This year, the maritime industry had no respite from the complex challenges that stunted operations throughout the pandemic. 

Not only were there skyrocketing energy prices and stubborn supply chain issues, but new climate change policies triggered seismic shifts in the shipping sector, prompting maritime organisations and authorities to ramp up efforts to meet net-zero targets. 

As a result, the maritime industry must now adopt systems and infrastructures that maximise efficiency and promote profits on a larger scale — with the environment at the heart of decision-making. 

However, the path to achieving these goals might not be smooth. So, how can the maritime industry overcome the challenges that await in 2023?  
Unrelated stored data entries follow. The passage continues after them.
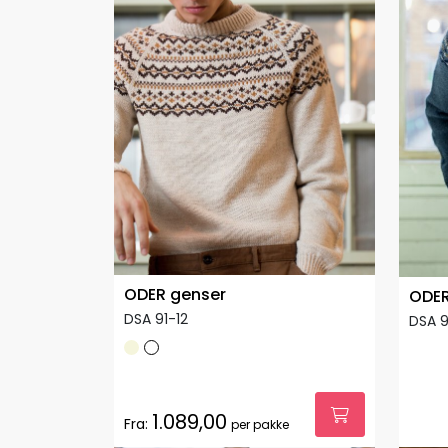
ODER genser
ODER
DSA 91-12
DSA 9
1.089,00
Fra:
per pakke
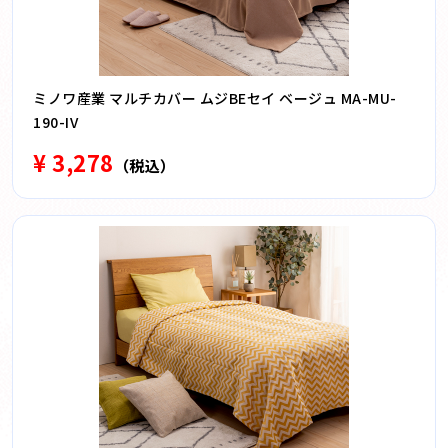
ミノワ産業 マルチカバー ムジBEセイ ベージュ MA-MU-
190-IV
¥ 3,278
（税込）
Implementing new technologies

Leveraging the latest technologies will prove crucial to improving efficiency and ensuring economic growth in the maritime industry next year.   

For example, artificial intelligence (AI) will facilitate fuel-efficient route planning, contributing to a projected 9.3% CAGR across the autonomous shipping industry from 2020 to 2030. Data-driven solutions like sensors loaded onto data buoys will also enable the remote monitoring of offshore locations. These capabilities will improve the cost-effectiveness of shipping operations, whilst digitised data management will help provide precise insights on expenditures and profits.  

However, these technologies will prove difficult to keep up with. New marine technologies are being developed at an unprecedented pace, but many will likely require troubleshooting in the early stages of implementation. So, organisations must ensure workers are continuously upskilled in the use of new systems to prevent faults and minimise their impacts. 

Furthermore, cyber security attacks on new maritime technologies are on the rise. State-backed attempts to compromise critical infrastructure with destructive malware have risen due to the ongoing Russia-Ukraine conflict, threatening to jeopardise ships and the crews on board. To avoid suffering a potentially catastrophic data breach, organisations must adopt robust risk management procedures and reinforce key exposure points. 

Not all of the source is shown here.